Kürt milliyetçiliğini canlandırmaya çalışan en önemli iki aktör Rusya ve Fransa’dır. Bununla birlikte bir İtalyan “katkı” vardır ki, anılmadan geçilemez. P. Maurizio Garzoni isimli Katolik Misyoner Papaz, Türkiye’nin Güneydoğusunda 18 yıl çalışarak 1787 yılında Roma’da İtalyanca olarak bastırdığı ve Kurmançi diyalektini esas alan Kürt Dili ve Grameri Sözlüğü isimli kitabından dolayı bizzat Basile Nikitine tarafından “Kürdülolojinin Babası” olarak nitelendirilir.36 Dolayısıyla Kürt milliyetçiliğinin canlandırılmasında yer alan aktörlerin geniş bağlamı Avrupa ve Rusya şeklinde olmalıdır. Daha önce Osmanlı Ermenileri ile ilgili olarak derin tecrübeleri bulunan Ruslar, sonraki dönemde de Kürtleri ilgi odağına koymuştur. Nitekim Kürtçe alfabenin hazırlanmasından, Kürtçenin üniversitelerde incelenmesi, eğitim dili olması ve enstitü olarak kurumsallaşmasına kadar bir dizi süreç ilk kez Rusya’da gerçekleşmiştir. İlk Kürdoloji Enstitüsü 1850’lerde Erivan’da, ikincisi 1860 yılında Petersburg Üniversitesi’nde kurulmuştur. Nihayet 1945 yılında Sorbon Üniversitesi’nde kurulan Kürtçe Kürsüsü, 1983’te Enstitü haline getirilmiştir.

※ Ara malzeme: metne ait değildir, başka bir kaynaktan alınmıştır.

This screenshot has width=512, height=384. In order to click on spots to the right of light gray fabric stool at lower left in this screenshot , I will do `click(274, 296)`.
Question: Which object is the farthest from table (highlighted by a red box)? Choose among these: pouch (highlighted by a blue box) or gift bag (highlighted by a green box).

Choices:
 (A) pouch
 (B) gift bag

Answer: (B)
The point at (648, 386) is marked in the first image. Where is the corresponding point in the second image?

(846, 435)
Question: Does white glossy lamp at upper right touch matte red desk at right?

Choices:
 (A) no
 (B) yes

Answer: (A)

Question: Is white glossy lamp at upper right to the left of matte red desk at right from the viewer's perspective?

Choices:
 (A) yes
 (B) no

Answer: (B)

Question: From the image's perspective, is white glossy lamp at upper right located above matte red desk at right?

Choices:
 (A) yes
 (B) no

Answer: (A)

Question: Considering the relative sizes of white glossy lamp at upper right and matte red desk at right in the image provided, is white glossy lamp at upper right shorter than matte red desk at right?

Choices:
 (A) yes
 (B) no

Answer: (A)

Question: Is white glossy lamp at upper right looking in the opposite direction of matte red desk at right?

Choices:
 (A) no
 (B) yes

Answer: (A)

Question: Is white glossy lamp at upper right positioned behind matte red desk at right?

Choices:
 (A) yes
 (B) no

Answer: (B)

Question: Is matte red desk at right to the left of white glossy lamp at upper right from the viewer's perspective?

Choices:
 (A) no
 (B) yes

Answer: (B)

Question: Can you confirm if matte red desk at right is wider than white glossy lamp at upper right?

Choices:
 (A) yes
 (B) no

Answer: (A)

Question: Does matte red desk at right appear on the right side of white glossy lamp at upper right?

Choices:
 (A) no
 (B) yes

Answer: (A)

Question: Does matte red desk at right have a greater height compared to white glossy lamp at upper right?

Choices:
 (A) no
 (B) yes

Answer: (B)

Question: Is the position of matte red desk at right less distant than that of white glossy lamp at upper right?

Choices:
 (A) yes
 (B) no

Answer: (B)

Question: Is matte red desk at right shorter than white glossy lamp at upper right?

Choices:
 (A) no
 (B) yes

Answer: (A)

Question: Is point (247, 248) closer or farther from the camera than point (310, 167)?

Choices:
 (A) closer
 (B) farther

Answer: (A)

Rusya’daki bu çalışmalar kapsamında iki kişinin ismi öne çıkmaktadır. Bunlardan ilki daha 1915 yılında yazılan Kürtler isimli eserin yazarı Rus Şarkiyatçı V. Minorosky; ikincisi de, kendisinden sonra Erivan Kürdoloji Enstitüsüne atanan Kürtler ve Ülkeleri isimli kitabın yazarı Basil Nikitine’dir.37 Rus Şarkiyatçıların ardından konuyla ilgili ilk kitaplardan birini yazan kişi Arshak Safrastian’dır. Kurds and Kurdistan isimli eseri ilk kez 1948 yılında Londra’da Harvill Press tarafından 106 sayfa olarak basılmıştır.

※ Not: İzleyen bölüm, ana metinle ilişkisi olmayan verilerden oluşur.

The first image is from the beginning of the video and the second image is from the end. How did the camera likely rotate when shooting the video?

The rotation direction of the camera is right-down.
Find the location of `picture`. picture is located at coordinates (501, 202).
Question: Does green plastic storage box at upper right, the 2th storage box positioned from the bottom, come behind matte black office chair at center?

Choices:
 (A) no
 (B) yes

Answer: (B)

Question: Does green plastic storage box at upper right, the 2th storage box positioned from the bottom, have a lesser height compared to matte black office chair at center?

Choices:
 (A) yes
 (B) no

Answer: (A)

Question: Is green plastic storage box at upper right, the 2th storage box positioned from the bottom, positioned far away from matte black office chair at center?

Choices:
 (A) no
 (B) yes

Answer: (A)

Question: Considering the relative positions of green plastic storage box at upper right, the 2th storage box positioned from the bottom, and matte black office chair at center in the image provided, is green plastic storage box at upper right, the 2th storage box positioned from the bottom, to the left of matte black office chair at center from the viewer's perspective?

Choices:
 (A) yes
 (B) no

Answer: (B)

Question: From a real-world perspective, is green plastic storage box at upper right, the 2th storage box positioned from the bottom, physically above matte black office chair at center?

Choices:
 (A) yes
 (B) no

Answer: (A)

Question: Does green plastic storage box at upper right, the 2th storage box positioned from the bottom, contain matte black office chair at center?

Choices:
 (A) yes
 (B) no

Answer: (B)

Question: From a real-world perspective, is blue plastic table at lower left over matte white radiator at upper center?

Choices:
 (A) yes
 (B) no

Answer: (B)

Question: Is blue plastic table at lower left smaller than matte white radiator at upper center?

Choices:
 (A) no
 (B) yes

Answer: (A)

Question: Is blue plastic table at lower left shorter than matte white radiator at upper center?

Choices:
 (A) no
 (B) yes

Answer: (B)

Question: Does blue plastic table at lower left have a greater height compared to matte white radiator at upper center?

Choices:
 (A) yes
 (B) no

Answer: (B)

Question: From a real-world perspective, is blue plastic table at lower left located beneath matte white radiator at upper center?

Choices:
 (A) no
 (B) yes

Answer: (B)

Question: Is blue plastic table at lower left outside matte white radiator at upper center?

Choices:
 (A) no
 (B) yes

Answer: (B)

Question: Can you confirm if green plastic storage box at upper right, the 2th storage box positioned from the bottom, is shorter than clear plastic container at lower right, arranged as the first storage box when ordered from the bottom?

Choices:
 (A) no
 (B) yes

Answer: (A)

Aynı kitap 2000 yılında Türkçeye çevrilerek bu konudaki yayınlarıyla bilinen Avesta Yayınları tarafından Türkiye’de de yayımlanmıştır. Chris Kutschera, Kürt Ulusal Hareketi (Le Movement National Kurde) isimli kitabını Fransızca olarak yazmış olup, bu kitap ilk defa 1979 yılında Paris’te basılmıştır. Kitap İngilizceye çevrilmemiş olsa da, bu konuda yazılmış İngilizce kitapların hemen hepsinde ona atıf vardır.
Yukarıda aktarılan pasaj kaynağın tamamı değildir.